**Activity**
Copy exactly and only the lines running from the one that contains "शहर (379, 223)" to the final line of the data below, without the pictures.

[Records contained in a dataset]
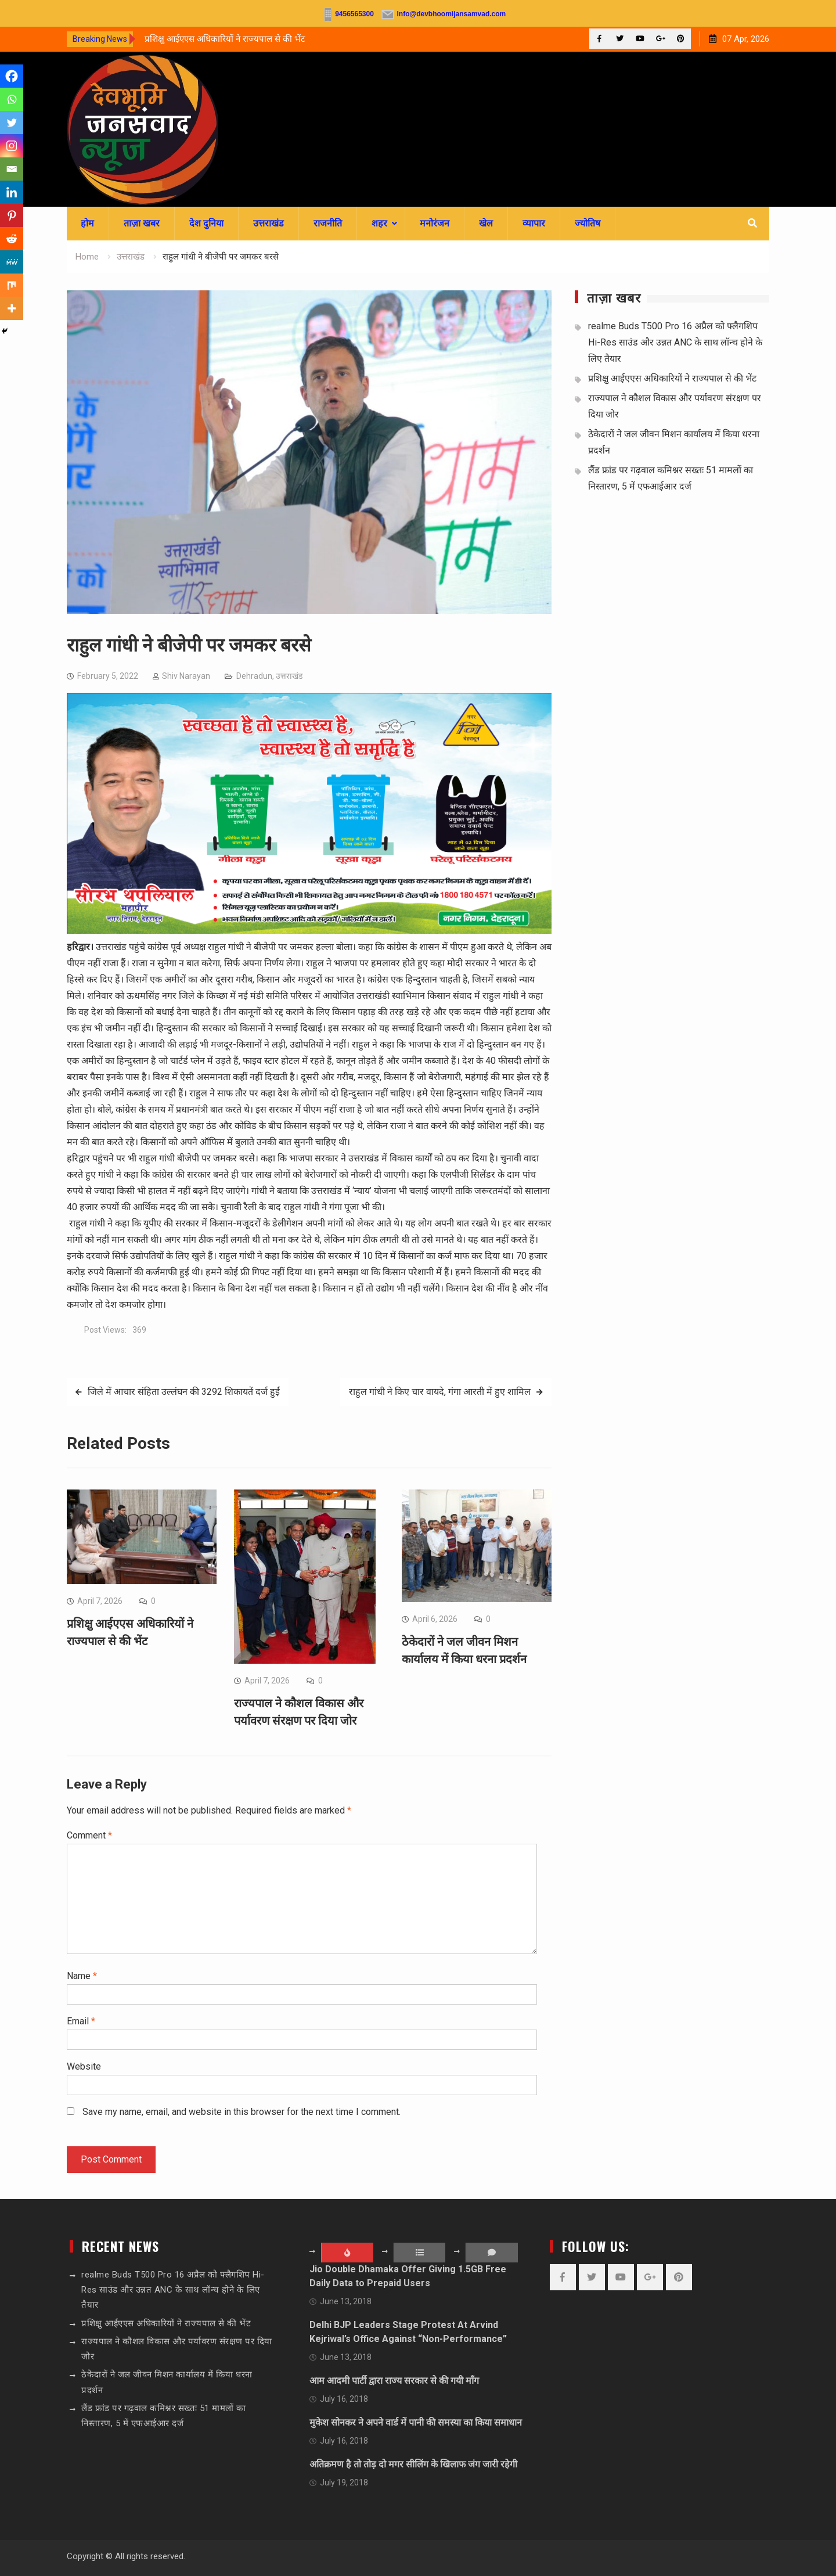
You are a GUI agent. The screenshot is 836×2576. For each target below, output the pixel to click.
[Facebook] (11, 76)
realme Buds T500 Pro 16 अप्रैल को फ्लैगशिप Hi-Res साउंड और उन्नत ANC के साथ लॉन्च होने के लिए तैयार (675, 342)
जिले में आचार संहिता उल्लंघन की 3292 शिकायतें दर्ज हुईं (184, 1391)
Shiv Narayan (186, 676)
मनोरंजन (434, 223)
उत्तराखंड (268, 223)
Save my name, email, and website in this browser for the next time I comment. (241, 2111)
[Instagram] (11, 145)
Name (82, 1975)
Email (81, 2021)
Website (84, 2066)
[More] (11, 308)
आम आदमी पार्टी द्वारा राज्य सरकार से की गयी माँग (394, 2380)
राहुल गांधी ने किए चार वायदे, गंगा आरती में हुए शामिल (440, 1391)
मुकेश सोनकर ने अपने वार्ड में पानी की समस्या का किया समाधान (415, 2422)
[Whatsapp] (11, 99)
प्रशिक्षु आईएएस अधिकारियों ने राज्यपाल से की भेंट (225, 39)
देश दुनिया (206, 223)
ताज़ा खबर (142, 223)
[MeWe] (11, 262)
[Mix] (11, 285)
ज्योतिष (587, 223)
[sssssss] (309, 930)
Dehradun (254, 676)
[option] (249, 38)
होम (87, 223)
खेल (486, 223)
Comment (89, 1835)
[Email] (11, 169)
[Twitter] (11, 122)
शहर (379, 223)
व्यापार (533, 223)
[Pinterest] (11, 215)
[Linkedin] (11, 192)
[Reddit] (11, 238)
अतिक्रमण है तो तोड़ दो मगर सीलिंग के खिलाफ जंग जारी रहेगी (413, 2464)
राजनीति (328, 223)
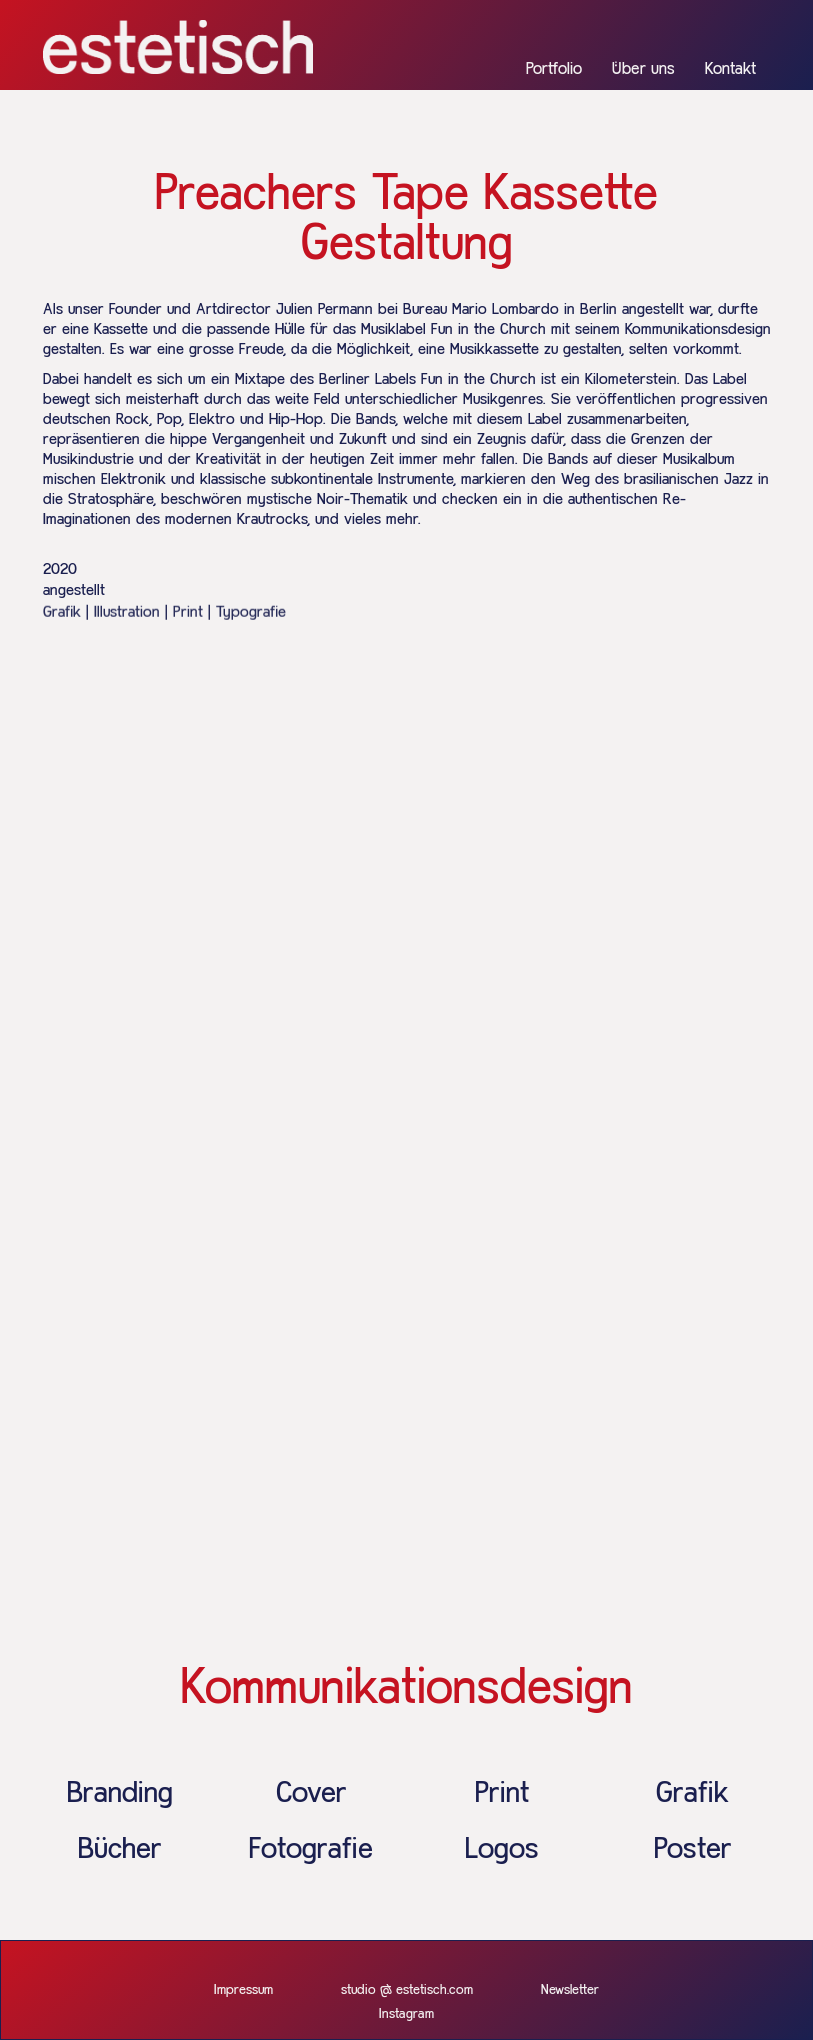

**Solution to this exercise**
शहर (379, 223)
व्यापार (533, 223)
[Pinterest] (11, 215)
[Linkedin] (11, 192)
[Reddit] (11, 238)
अतिक्रमण है तो तोड़ दो मगर सीलिंग के खिलाफ जंग जारी रहेगी (413, 2464)
राजनीति (328, 223)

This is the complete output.